“When one looks through the following pages, studying the anguished faces of proud Africans who have watched their loved ones murdered and then have been forced to live in squalor, stripped of that dignity they cherish, one is overwhelmed with rage, with sorrow, and with shame. These chilling and humbling photographs transport us to Darfur, a place where any “explanation” of international dynamics fails to suffice. All of us—citizens, journalists, aid workers, bureaucrats, and politicians—must open ourselves up and allow these photographers to restore our sight and, again, all these years after the Holocaust, to shock the conscience.”
September 16, 2007
Darfur/Darfur: Life/War is a powerful collection of images from some of the world's most celebrated photojournalists that document an ongoing genocide that has claimed more than 300,000 lives and has displaced about 2.5 million people. A portion of the proceeds will go towards a school for girls in Darfur.
In one photograph, two young girls gaze at the camera, peering over a wooden fence that surrounds a village of tents. In another, a ball of flames engulfs one of these fenced enclosures; the entire village soon will burn to the ground. The beauty and brutality: both sides are represented in Darfur/Darfur, an ongoing multimedia exhibit and now a book, that captures life in western Sudan since the region erupted in conflict four years ago.

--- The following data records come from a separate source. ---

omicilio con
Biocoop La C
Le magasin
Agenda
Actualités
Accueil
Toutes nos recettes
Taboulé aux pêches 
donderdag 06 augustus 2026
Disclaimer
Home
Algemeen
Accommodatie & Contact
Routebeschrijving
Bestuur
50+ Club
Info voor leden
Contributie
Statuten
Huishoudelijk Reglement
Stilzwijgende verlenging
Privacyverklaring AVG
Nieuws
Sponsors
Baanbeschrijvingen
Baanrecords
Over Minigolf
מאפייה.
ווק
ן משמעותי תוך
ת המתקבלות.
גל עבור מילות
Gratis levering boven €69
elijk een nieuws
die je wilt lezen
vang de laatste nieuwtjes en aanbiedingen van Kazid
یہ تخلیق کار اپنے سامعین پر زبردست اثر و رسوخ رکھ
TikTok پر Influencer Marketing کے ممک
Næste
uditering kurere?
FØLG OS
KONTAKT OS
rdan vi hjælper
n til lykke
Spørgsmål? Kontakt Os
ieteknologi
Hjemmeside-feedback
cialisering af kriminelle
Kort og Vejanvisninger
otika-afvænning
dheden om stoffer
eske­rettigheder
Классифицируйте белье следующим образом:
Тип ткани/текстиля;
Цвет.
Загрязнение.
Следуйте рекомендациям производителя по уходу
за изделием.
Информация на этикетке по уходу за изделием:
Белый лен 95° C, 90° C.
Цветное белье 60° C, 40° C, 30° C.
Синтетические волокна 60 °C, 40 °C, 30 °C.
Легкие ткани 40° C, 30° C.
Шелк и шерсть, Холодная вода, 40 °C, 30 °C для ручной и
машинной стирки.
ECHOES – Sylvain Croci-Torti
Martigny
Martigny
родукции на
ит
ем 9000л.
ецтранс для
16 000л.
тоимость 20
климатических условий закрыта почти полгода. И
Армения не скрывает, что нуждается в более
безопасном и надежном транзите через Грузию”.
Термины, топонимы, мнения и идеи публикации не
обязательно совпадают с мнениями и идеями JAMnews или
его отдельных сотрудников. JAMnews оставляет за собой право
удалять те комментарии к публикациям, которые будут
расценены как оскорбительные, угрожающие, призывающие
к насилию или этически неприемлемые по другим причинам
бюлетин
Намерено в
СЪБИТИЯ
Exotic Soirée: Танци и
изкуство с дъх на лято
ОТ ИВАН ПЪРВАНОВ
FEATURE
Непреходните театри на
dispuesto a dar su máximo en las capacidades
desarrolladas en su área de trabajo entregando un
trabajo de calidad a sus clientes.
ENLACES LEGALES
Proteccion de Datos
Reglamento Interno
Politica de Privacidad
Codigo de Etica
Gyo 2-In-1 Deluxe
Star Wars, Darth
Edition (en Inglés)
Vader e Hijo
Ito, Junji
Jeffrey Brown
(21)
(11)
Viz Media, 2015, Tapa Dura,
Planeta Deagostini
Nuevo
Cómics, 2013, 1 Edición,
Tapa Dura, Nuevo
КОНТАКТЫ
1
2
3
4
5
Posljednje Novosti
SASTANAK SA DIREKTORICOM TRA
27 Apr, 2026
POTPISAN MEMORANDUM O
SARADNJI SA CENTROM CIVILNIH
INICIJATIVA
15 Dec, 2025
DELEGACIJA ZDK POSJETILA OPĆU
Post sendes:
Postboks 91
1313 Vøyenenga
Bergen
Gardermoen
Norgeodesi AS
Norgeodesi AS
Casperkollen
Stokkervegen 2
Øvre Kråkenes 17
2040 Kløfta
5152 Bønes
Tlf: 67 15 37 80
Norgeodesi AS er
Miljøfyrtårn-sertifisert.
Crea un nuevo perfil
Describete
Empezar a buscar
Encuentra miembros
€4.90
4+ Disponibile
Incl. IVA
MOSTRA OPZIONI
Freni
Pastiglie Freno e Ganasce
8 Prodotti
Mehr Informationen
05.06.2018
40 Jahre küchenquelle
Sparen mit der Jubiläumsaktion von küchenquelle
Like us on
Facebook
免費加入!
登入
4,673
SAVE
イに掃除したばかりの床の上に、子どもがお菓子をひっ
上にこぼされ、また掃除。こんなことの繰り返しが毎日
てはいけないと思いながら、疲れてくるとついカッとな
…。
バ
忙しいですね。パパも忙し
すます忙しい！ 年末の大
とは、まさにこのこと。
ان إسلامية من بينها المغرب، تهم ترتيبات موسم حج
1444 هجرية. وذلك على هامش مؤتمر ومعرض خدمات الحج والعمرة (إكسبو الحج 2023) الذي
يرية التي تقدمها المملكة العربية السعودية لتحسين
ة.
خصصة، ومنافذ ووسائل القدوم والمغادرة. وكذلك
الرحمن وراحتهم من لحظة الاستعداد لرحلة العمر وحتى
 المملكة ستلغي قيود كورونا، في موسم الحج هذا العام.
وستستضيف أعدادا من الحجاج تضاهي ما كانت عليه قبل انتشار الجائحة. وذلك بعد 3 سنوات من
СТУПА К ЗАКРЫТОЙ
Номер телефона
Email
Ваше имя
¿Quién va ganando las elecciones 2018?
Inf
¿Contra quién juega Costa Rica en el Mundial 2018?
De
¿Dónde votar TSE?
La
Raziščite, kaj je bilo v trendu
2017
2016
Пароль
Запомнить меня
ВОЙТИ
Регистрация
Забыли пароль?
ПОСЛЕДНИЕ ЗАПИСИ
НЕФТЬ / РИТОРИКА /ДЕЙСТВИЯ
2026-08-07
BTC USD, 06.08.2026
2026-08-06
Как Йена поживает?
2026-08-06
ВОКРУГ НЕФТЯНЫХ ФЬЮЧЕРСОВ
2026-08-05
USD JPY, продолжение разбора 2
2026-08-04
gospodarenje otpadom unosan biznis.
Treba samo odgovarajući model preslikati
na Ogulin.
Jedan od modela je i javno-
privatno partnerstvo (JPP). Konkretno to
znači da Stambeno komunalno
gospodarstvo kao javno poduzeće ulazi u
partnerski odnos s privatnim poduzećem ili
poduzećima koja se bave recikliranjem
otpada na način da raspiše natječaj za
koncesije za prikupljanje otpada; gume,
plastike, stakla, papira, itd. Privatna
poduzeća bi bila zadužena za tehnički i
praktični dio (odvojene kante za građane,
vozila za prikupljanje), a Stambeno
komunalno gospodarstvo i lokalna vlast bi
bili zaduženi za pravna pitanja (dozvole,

Launched in September 2006, the exhibit, consisting of over 150 color and black-and-white images by seven international photojournalists and one former U.S. Marine, has gained massive national and international attention. It has been shown in museums such as the Hammer Museum, Los Angeles; the Eastman House, Rochester; the United States Holocaust Memorial Museum, Washington, D.C.; and the Jewish Museum in Berlin. Future events will be held in institutions such as the Institute for Contemporary Art, Boston; the Royal Ontario Museum, Toronto; and FORMA, Milan. In January, Darfur/Darfur became the first exhibit on the crisis displayed on the African continent.
The book's small trim size, lay-flat binding, and unique design work together with the images, detailed captions, and an essay by Pulitzer-Prize winning author Samantha Power to give readers an intimate and incomparable look at the ongoing crisis in Darfur.
About the Contributors
Leslie Thomas   Editor
Leslie Thomas is the curator of the DARFUR/DARFUR exhibit, which she founded out of a desire to bring the individual faces of the humanitarian crisis in western Sudan to the world. A founding principal with LARC Inc. and LARC Studio, a national architectural practice based in Chicago, New York, and Los Angeles, she is a graduate of Columbia University and the Georgetown University School of Foreign Service.
Samantha Power   Introduction Writer
Samantha Power is the author of A Problem from Hell: America and the Age of Genocide, which was awarded the Pulitzer Prize for general nonfiction, the National Book Critics Circle Award for general non-fiction, and the Council on Foreign Relations Arthur Ross Prize for the best book on U.S. foreign policy. Power is the executive director of the Carr Center for Human Rights Policy at Harvard's John F. Kennedy School of Government. Her New Yorker article on the horrors in Darfur won the National Magazine Award for best reporting.